Statistical significance is a measure for testing statistical correlation. It was invented by English mathematician Ronald Fisher in the 1920s. It defines a “significant” result as any data point that would be produced by chance less than 5 (or more stringently, 1) percent of the time. A significant result is widely seen as an important indicator that the correlation is not random. [5]

While correlations track the relationship between truly independent measurements, such as smoking and cancer, they are much less effective when variables cannot be isolated, a common circumstance in biological systems. For example, statistics found a high correlation between lower back pain and abnormalities in spinal discs, although it was later discovered that serious abnormalities were present in two-thirds of pain-free patients. [5]

Minimum threshold publishers

Journals such as PLoS One use a “minimal-threshold” standard, seeking to publish as much science as possible, rather than to pick out the best work. Their peer reviewers assess only whether a paper is methodologically sound. Almost half of their submissions are still rejected on that basis. [2]

Unpublished research

Only 22% of the clinical trials financed by the National Institutes of Health (NIH) released summary results within one year of completion, even though the NIH requires it. Fewer than half published within 30 months; a third remained unpublished after 51 months. [2] When other scientists rely on invalid research, they may waste time on lines of research that are themselves invalid. The failure to report failures means that researchers waste money and effort exploring blind alleys already investigated by other scientists. [1]

Fraud

In 21 surveys of academics (mostly in the biomedical sciences but also in civil engineering, chemistry and economics) carried out between 1987 and 2008, 2% admitted fabricating data, but 28% claimed to know of colleagues who engaged in questionable research practices. [2]

Lack of access to data and software

Clinical trials are generally too costly to rerun. Access to trial data is the only practical approach to reassessment. A campaign to persuade pharmaceutical firms to make all trial data available won its first convert in February 2013 when GlaxoSmithKline became the first to agree. [2]

Software used in a trial is generally considered to be proprietary intellectual property and is not available to replicators, further complicating matters. Journals that insist on data-sharing tend not to do the same for software. [2]

Even well-written papers may not include sufficient detail and/or tacit knowledge (subtle skills and extemporisations not considered notable) for the replication to succeed. One cause of replication failure is insufficient control of the protocol, which can cause disputes between the original and replicating researchers. [2]

Reform

Statistics training

Geneticists have begun more careful reviews, particularly of the use of statistical techniques. The effect was to stop a flood of specious results from genome sequencing. [1]

Protocol registration

Registering research protocols in advance and monitoring them over the course of a study can prevent researchers from modifying the protocol midstream to highlight preferred results. Providing raw data for other researchers to inspect and test can also better hold researchers to account. [1]

Post-publication review

Replacing peer review with post-publication evaluations can encourage researchers to think more about the long-term consequences of excessive or unsubstantiated claims. That system was adopted in physics and mathematics with good results. [1]

Replication

Few researchers, especially junior workers, seek opportunities to replicate others' work, partly to protect relationships with senior researchers. [2]
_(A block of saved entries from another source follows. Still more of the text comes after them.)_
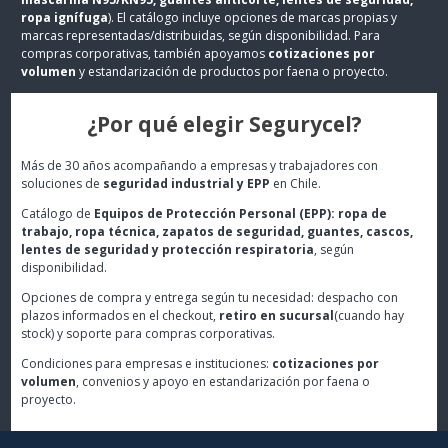
ropa ignífuga
). El catálogo incluye opciones de marcas propias y
marcas representadas/distribuidas, según disponibilidad. Para
compras corporativas, también apoyamos
cotizaciones por
volumen
y estandarización de productos por faena o proyecto.
¿Por qué elegir Segurycel?
Más de 30 años acompañando a empresas y trabajadores con
soluciones de
seguridad industrial y EPP
en Chile.
Catálogo de
Equipos de Protección Personal (EPP): ropa de
trabajo, ropa técnica, zapatos de seguridad, guantes, cascos,
lentes de seguridad y protección respiratoria
, según
disponibilidad.
Opciones de compra y entrega según tu necesidad: despacho con
plazos informados en el checkout,
retiro en sucursal
(cuando hay
stock) y soporte para compras corporativas.
Condiciones para empresas e instituciones:
cotizaciones por
volumen
, convenios y apoyo en estandarización por faena o
proyecto.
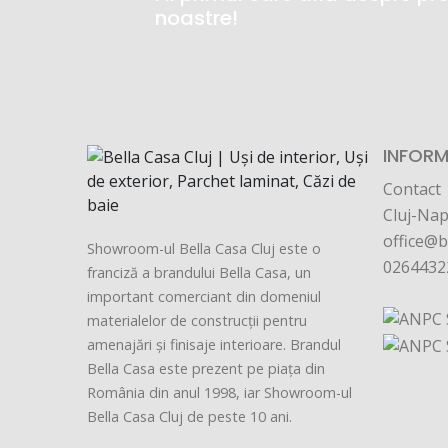
noastre!
INFORMA
Contact
Cluj-Nap
office@b
Showroom-ul Bella Casa Cluj este o
0264432
franciză a brandului Bella Casa, un
important comerciant din domeniul
materialelor de construcții pentru
amenajări și finisaje interioare. Brandul
Bella Casa este prezent pe piața din
România din anul 1998, iar Showroom-ul
Bella Casa Cluj de peste 10 ani.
Reproduction benefits from access to the original study's methods and data. More than half of 238 biomedical papers published in 84 journals failed to identify all the resources (such as chemical reagents) necessary to reproduce the results. In 2008 some 60% of researchers said they would share raw data; in 2013 just 45% do. Journals have begun to demand that at least some raw data be made available, although only 143 of 351 randomly selected papers covered by some data-sharing policy actually complied. [2]

The Reproducibility Initiative is a service allowing life scientists to pay to have their work validated by an independent lab. In October 2013 the initiative received funding to review 50 of the highest-impact cancer findings published between 2010 and 2012. Blog Syn is a website run by graduate students that is dedicated to reproducing chemical reactions reported in papers. [2]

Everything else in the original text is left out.